KEY INDUSTRY INVESTMENTS
- Electrify America, a leading network of fast chargers, today announced a new investment of $450 million into its charging network by Siemens, a global technology and electrification leader, and Volkswagen Group. These investments will support the rapid deployment of up to 10,000 ultra-fast chargers at 1,800 charging stations, more than the number of high-power chargers available in the United States today.
- Siemens is on track to build one million EV chargers over the next four years by investing more than $250 million in the U.S. in the past six months, including expansions of its Grand Prairie, TX and Pomona, CA manufacturing sites. Siemens has created 500 new, good-quality, union manufacturing jobs across the U.S to support critical power and EV charging infrastructure. And, they announced a $25 million minority stake investment in a US-based wireless charging company. Siemens has a new manufacturing facility coming online later this year and is introducing a new Buy America-compliant AC charger this fall.
ADDITIONAL INDUSTRY ACTIONS
- ABB E-mobility is adding 125 jobs across its operations this year alone, including at two new facilities. In Sugarland, Texas, they are opening a training center where ABB will provide authorized service partners with hands on training for servicing and maintaining EV chargers. In Southern California, ABB E-mobility is opening a product development and research facility where it will design, develop, and test EV chargers for the U.S. market.
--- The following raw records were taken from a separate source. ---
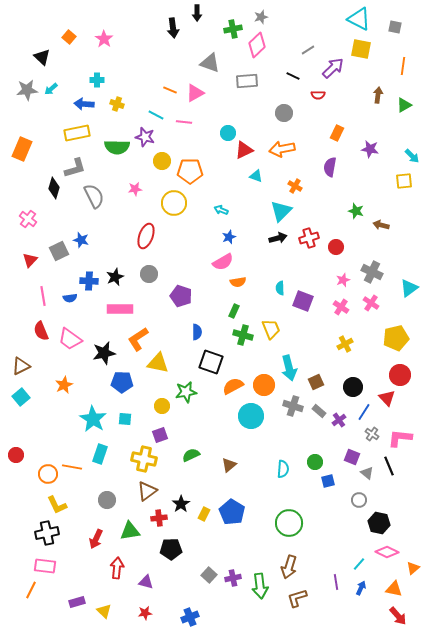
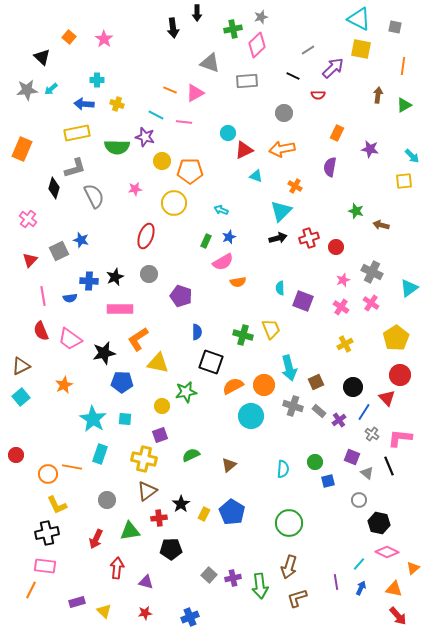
green rectangle at (234, 311): moved 28 px left, 70 px up
yellow pentagon at (396, 338): rotated 20 degrees counterclockwise
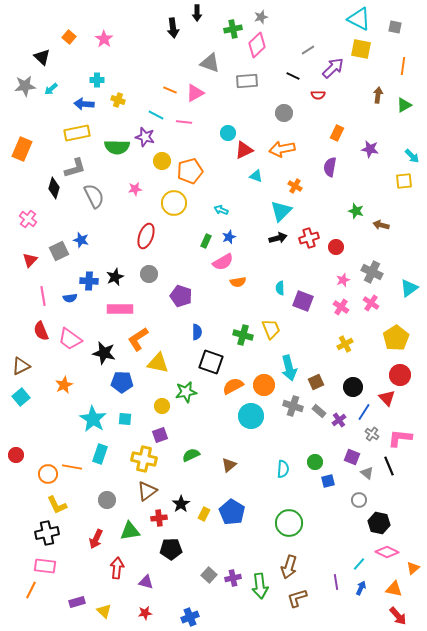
gray star at (27, 90): moved 2 px left, 4 px up
yellow cross at (117, 104): moved 1 px right, 4 px up
orange pentagon at (190, 171): rotated 15 degrees counterclockwise
black star at (104, 353): rotated 25 degrees clockwise
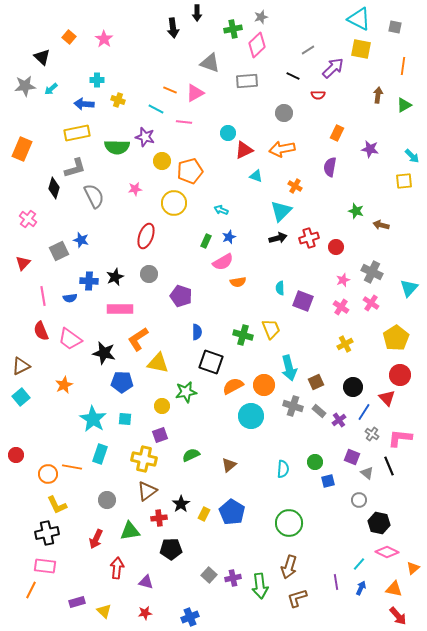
cyan line at (156, 115): moved 6 px up
red triangle at (30, 260): moved 7 px left, 3 px down
cyan triangle at (409, 288): rotated 12 degrees counterclockwise
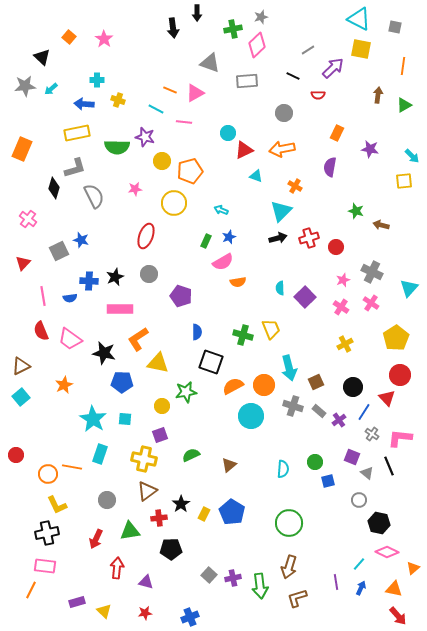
purple square at (303, 301): moved 2 px right, 4 px up; rotated 25 degrees clockwise
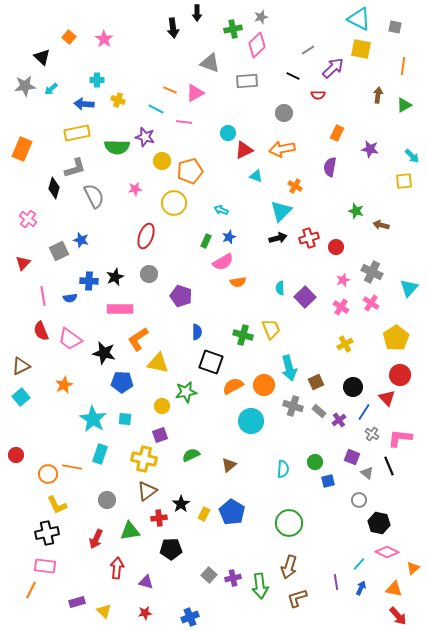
cyan circle at (251, 416): moved 5 px down
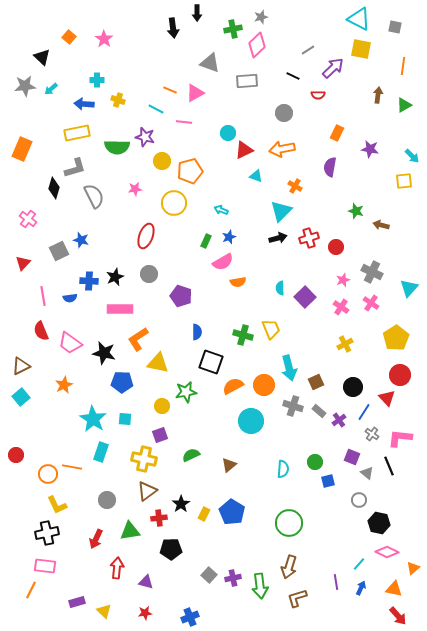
pink trapezoid at (70, 339): moved 4 px down
cyan rectangle at (100, 454): moved 1 px right, 2 px up
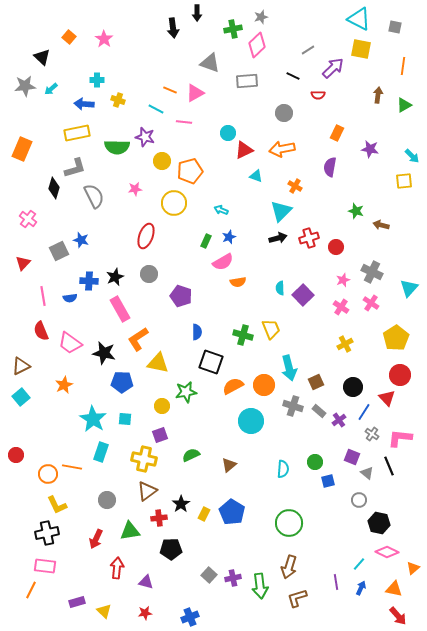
purple square at (305, 297): moved 2 px left, 2 px up
pink rectangle at (120, 309): rotated 60 degrees clockwise
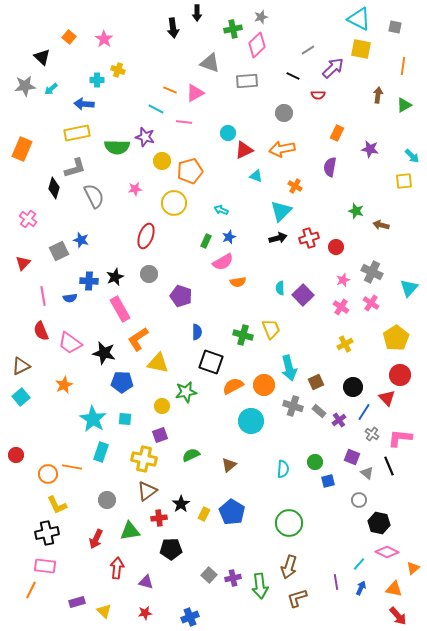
yellow cross at (118, 100): moved 30 px up
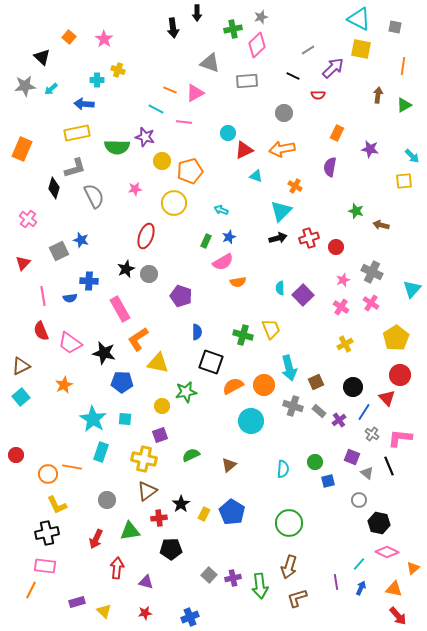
black star at (115, 277): moved 11 px right, 8 px up
cyan triangle at (409, 288): moved 3 px right, 1 px down
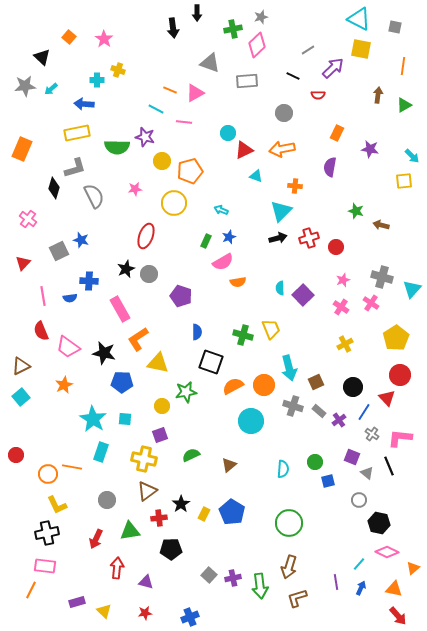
orange cross at (295, 186): rotated 24 degrees counterclockwise
gray cross at (372, 272): moved 10 px right, 5 px down; rotated 10 degrees counterclockwise
pink trapezoid at (70, 343): moved 2 px left, 4 px down
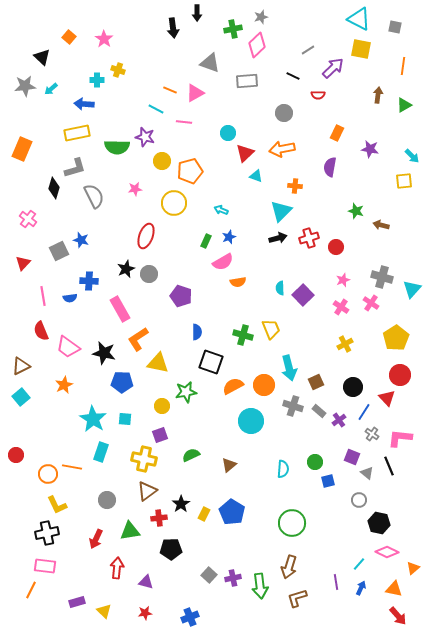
red triangle at (244, 150): moved 1 px right, 3 px down; rotated 18 degrees counterclockwise
green circle at (289, 523): moved 3 px right
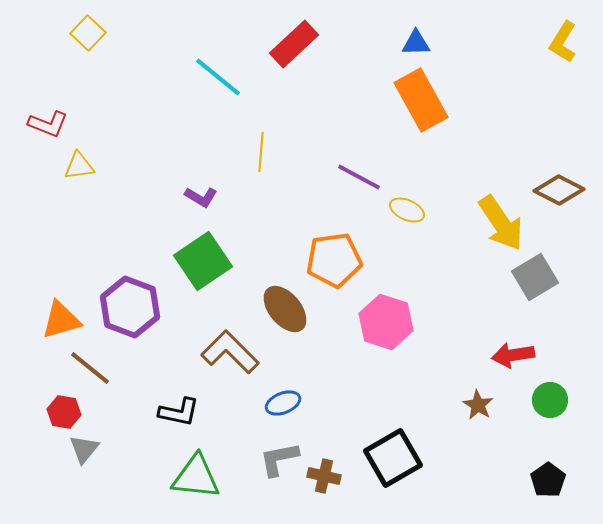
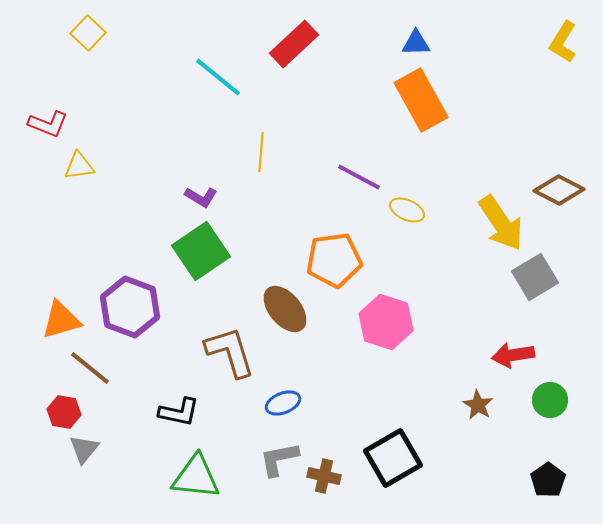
green square: moved 2 px left, 10 px up
brown L-shape: rotated 28 degrees clockwise
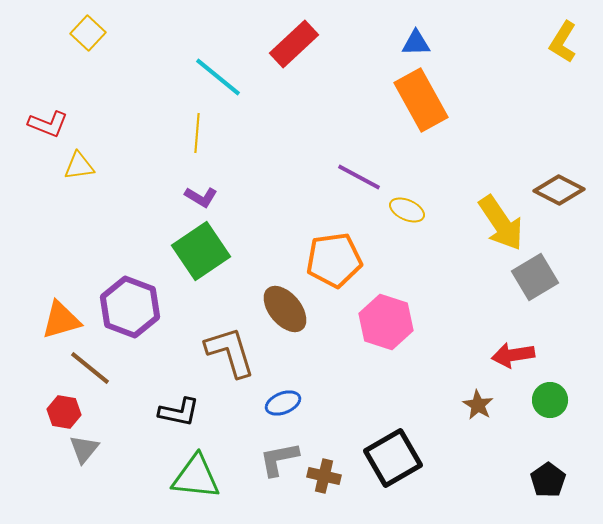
yellow line: moved 64 px left, 19 px up
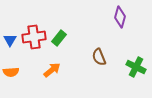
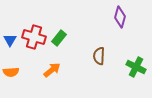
red cross: rotated 25 degrees clockwise
brown semicircle: moved 1 px up; rotated 24 degrees clockwise
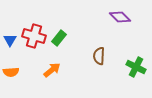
purple diamond: rotated 60 degrees counterclockwise
red cross: moved 1 px up
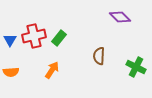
red cross: rotated 30 degrees counterclockwise
orange arrow: rotated 18 degrees counterclockwise
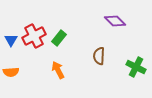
purple diamond: moved 5 px left, 4 px down
red cross: rotated 15 degrees counterclockwise
blue triangle: moved 1 px right
orange arrow: moved 6 px right; rotated 60 degrees counterclockwise
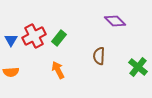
green cross: moved 2 px right; rotated 12 degrees clockwise
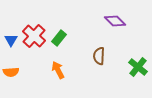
red cross: rotated 20 degrees counterclockwise
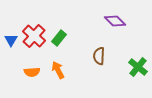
orange semicircle: moved 21 px right
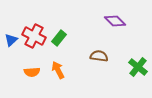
red cross: rotated 15 degrees counterclockwise
blue triangle: rotated 16 degrees clockwise
brown semicircle: rotated 96 degrees clockwise
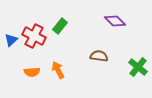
green rectangle: moved 1 px right, 12 px up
- ChargePoint, a leading EV charging network, is expanding its partnership with SMTC Corporation to expand DCFC production, establish a manufacturing line for Level 2 chargers at their Milpitas, CA, facility, and create approximately 250 new manufacturing jobs. The expanded facility will be able to produce 10,000 DCFC dispensers and 10,000 Level 2 chargers by 2026.
- FLO, a North American EV charging network operator and smart charging solutions provider, announced a $3 million investment in its first U.S. assembly facility located in Auburn Hills, Michigan earlier this month. By 2028, the facility will produce upwards of 30,000 Buy America compliant charging stations and fast chargers annually, create upwards of 730 jobs, and bolster Michigan’s economy by $76 million.
- Tesla is making investments at its Gigafactory in Buffalo, New York to support the deployment of new fast charging stations to add to its fast-charging network. More than 1,600 employees work at Giga New York producing the Tesla Solar Roof and Supercharger stations, which are capable of charging vehicles up to 250 kW. Tesla is expanding production capacity of power electronics components that convert alternating current to direct current, charging cabinets, posts and cables. Later this year, Tesla will begin production of new Supercharger equipment that will enable non-Tesla EV drivers in North America to use Tesla Superchargers.
- Tritium, who previously announced a Tennessee EV charger manufacturing facility at a White House event with President Biden, is accelerating its production schedule to manufacture DC fast chargers in the third quarter of 2022. They also plan to build their first Buy America chargers in early 2023. This facility will create more than 500 local jobs and will be capable of producing up to 30,000 fast charger units per year.